I knew my project-based homework tasks had gone too far on the day I walked into my classroom to be confronted with 90 volcano cakes.

Earlier on in my teaching career, project-based learning had a certain allure. 

The idea was that homework time should be used to help pupils become more independent learners. Homework should be set in a way that would mimic how they would work in the real world, it was said, where they would need to manage their own time to create something themselves or through collaboration with others. 

Homework tasks

We were encouraged to set projects that they would complete over a term and culminate in them putting together a piece of work - a display, role play, report or model - that they could bring in and share with the class.

This kind of work fitted the prevailing orthodoxy of the time, where it was thought that work should be highly individualised to meet the needs of each learner. 

This included setting work that took into account a student’s preferred learning style so a homework project might include an option for the kinesthetic learners to make a model, the visual learners to create a poster and the auditory learners to… well, write a song about it usually (never a popular option it has to be said). 

Cake attacks

It was also supported by the notion that pupils would learn best by discovering things for themselves. We were encouraged to set work that wasn’t based on consolidating what they had done in class but on things they would learn for themselves either from researching online or based on their own experiences. 

One example of this project-based homework occurred during a unit looking at tectonic hazards. Their homework was to produce something that contrasted different types of volcanoes and their associated hazards. They needed to research different eruptions and then use this to create a display, write a report or produce a model of the different volcanoes. 

A few pieces of work were very good. Some pupils produced detailed reports that showed a lot of understanding of how hazards vary in different eruptions using a range of case studies.

These, however, were a minority. Most pieces of work relied heavily on information being copied from various websites and being badly applied as they hadn’t understood what they’d read well enough. 

Out of control

Then The Great British Bake Off happened and class after class decided to take the option of making model volcanoes from cake. Some were low splats of chocolate, apparently showing shield volcanoes, and others attempted to show more of a conical shape for composite volcanoes, but this is about as far as the geography went.

My room quickly filled up with vaguely volcanic looking cakes and a smell of cocoa that lingered for weeks.
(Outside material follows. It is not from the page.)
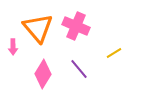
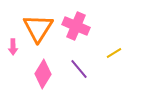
orange triangle: rotated 12 degrees clockwise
Project-based homework went away that day. 

The problem was that they simply didn’t yet know enough about the subject to work independently. They didn’t understand enough about how geographers work and how they think about the world. All their work really showed me was which pupils had the greatest level of support at home, whether financial or parental, to help them produce their work. 

It also meant that some pupils spent hours and hours on their projects, desperately trying to meet a brief that was beyond them, whereas others left it to the last minute and produced the minimum to avoid a consequence. 

So now we don’t use project-based homework. Instead, pupils use their time to reflect on what they have learnt and produce smaller and more focused pieces of work based on things they have actually been taught. This has led to happier, more knowledgeable, pupils and a classroom that is no longer decorated in cake crumbs.